The Fates once invited me to spend a summer in Anghiari, and I accepted. At a Fulbright Scholar conference in Berlin about a decade ago, I was introduced to an impresario of sorts, who needed a baritone and costume designer for his summer opera program. Since my partner Brian could handily fill both roles, the offer was too good to refuse. I was nearing the end of my Fulbright year in Dresden, Germany, and my tasks consisted of translating microcassettes (remember those?) of interviews with former choir directors from the German Democratic Republic. I could just as easily accomplish those tasks in sunny Italia as in Germany, I reasoned. Thus, I packed my things, Brian began learning a Cimarosa opera from a chicken-scratched score, and we resolved to spend our summer together in paradise.

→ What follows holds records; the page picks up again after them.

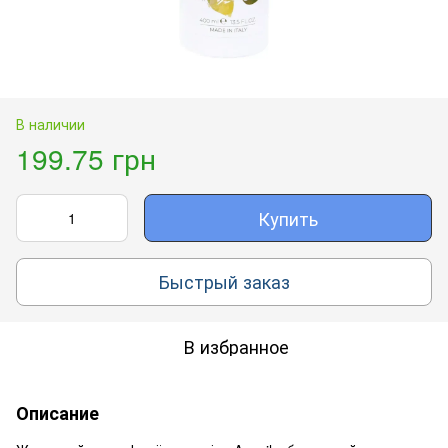
В наличии
199.75 грн
Купить
Быстрый заказ
В избранное
Описание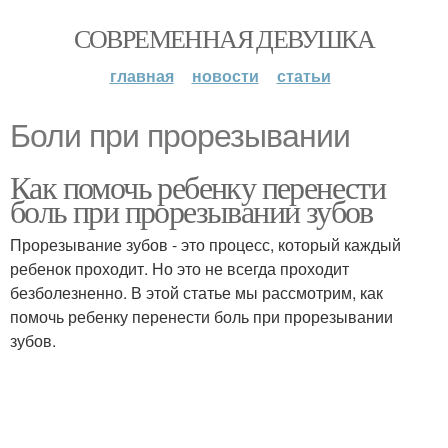
СОВРЕМЕННАЯ ДЕВУШКА
главная
новости
статьи
Боли при прорезывании
Как помочь ребенку перенести
боль при прорезывании зубов
Прорезывание зубов - это процесс, который каждый
ребенок проходит. Но это не всегда проходит
безболезненно. В этой статье мы рассмотрим, как
помочь ребенку перенести боль при прорезывании
зубов.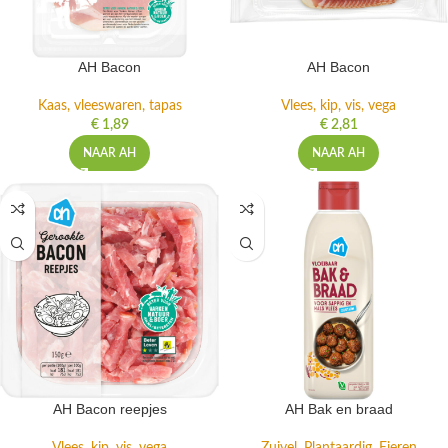
AH Bacon
AH Bacon
Kaas, vleeswaren, tapas
Vlees, kip, vis, vega
€
1,89
€
2,81
NAAR AH
NAAR AH
AH Bacon reepjes
AH Bak en braad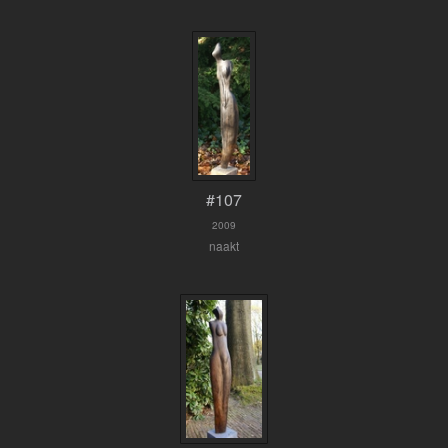
#107
2009
naakt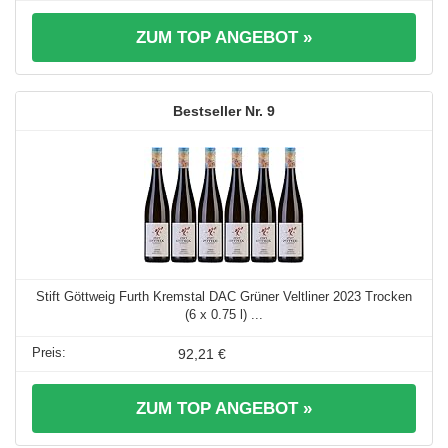
ZUM TOP ANGEBOT »
9
Stift Göttweig Furth Kremstal DAC Grüner Veltliner 2023 Trocken
(6 x 0.75 l) ...
92,21 €
ZUM TOP ANGEBOT »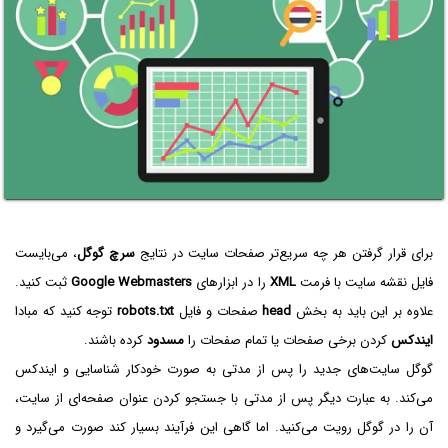
برای قرار گرفتن هر چه سریع‌تر صفحات سایت در نتایج
سرچ گوگل
، می‌بایست
فایل نقشه‌ سایت با فرمت
XML
را در ابزارهای
Google Webmasters
ثبت کنید.
علاوه بر این باید به بخش
head
صفحات و فایل
robots.txt
توجه کنید که مبادا
ایندکس
کردن برخی صفحات یا تمام صفحات را
مسدود
کرده باشند.
گوگل سایت‌های جدید را پس از مدتی به صورت خودکار شناسایی و ایندکس
می‌کند. به عبارت دیگر پس از مدتی با جستجو کردن عنوان صفحه‌ای از سایت،
آن را در گوگل رویت می‌کنید. اما گاهی این فرآیند بسیار کند صورت می‌گیرد و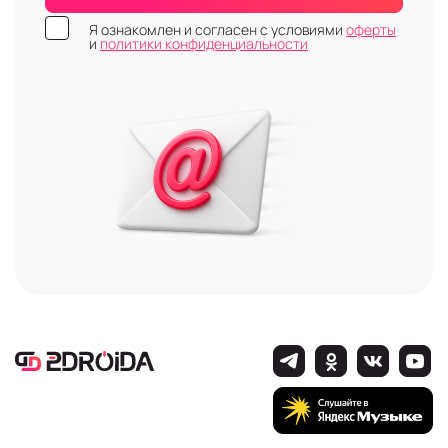
Я ознакомлен и согласен с условиями
оферты
и
политики конфиденциальности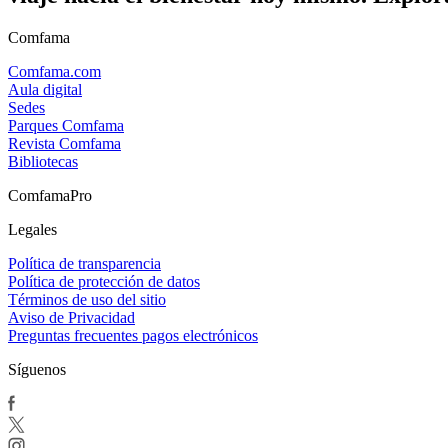
Comfama
Comfama.com
Aula digital
Sedes
Parques Comfama
Revista Comfama
Bibliotecas
ComfamaPro
Legales
Política de transparencia
Política de protección de datos
Términos de uso del sitio
Aviso de Privacidad
Preguntas frecuentes pagos electrónicos
Síguenos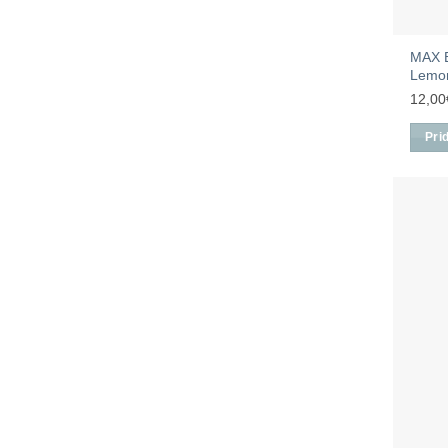
MAX 
Lemon
12,00
Pri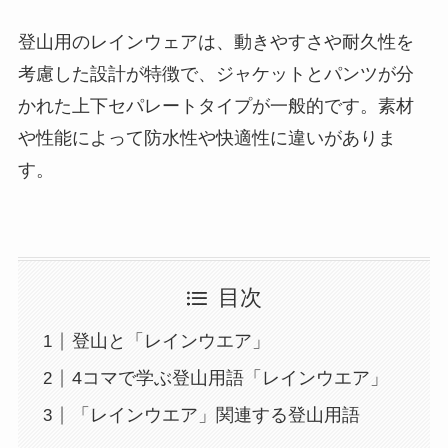
登山用のレインウェアは、動きやすさや耐久性を
考慮した設計が特徴で、ジャケットとパンツが分
かれた上下セパレートタイプが一般的です。素材
や性能によって防水性や快適性に違いがありま
す。
目次
登山と「レインウエア」
4コマで学ぶ登山用語「レインウエア」
「レインウエア」関連する登山用語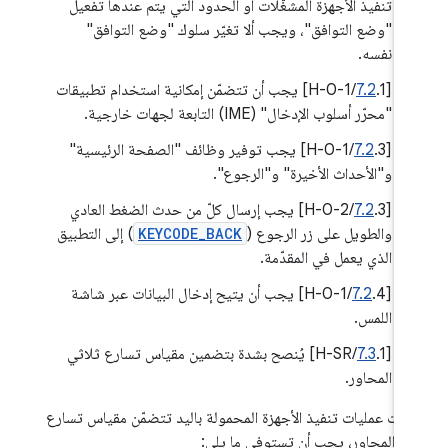
تنفيذ الأجهزة المشغّلات أو الحدود التي يتم عندها تفعيل
"وضع التوافق"، ويجب ألا تغيّر سلوك "وضع التوافق"
نفسه.
[
7.2
.1/H-0-1] يجب أن تتضمّن إمكانية استخدام تطبيقات
"محرّر أسلوب الإدخال" (IME) التابعة لجهات خارجية.
[
7.2
.3/H-0-1] يجب توفير وظائف "الصفحة الرئيسية"
و"الأحداث الأخيرة" و"الرجوع".
[
7.2
.3/H-0-2] يجب إرسال كلّ من حدث الضغط العادي
والطويل على زر الرجوع (
KEYCODE_BACK
) إلى التطبيق
الذي يعمل في المقدّمة.
‫[
7.2
.4/H-0-1] يجب أن يتيح إدخال البيانات عبر شاشة
اللمس.
[
7.3
.1/H-SR] يُنصح بشدة بتضمين مقياس تسارع ثلاثي
المحاور.
 كانت عمليات تنفيذ الأجهزة المحمولة باليد تتضمّن مقياس تسارع
ثي المحاور، يجب أن تستوفي ما يلي:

Having lived from a government stipend for the previous year, I was near destitute, and I required a plan to stretch my remaining dollars, Deutschmark, and lira throughout the reminder of the summer. The singers in the opera program were held to a tight rehearsal schedule and had limited time to prepare and consume their evening meal. As it happens, I love to cook and had ample unstructured time in my days. Thus I became the chef for an opera cast, providing a daily, homemade meal for sixteen singers—which, in turn, allowed me to eat for free. With this arrangement, my role shifted from tourist to resident, as my daily routine suddenly included the stuff of ordinary people: cooking, cleaning, grocery shopping, laundry, and so forth.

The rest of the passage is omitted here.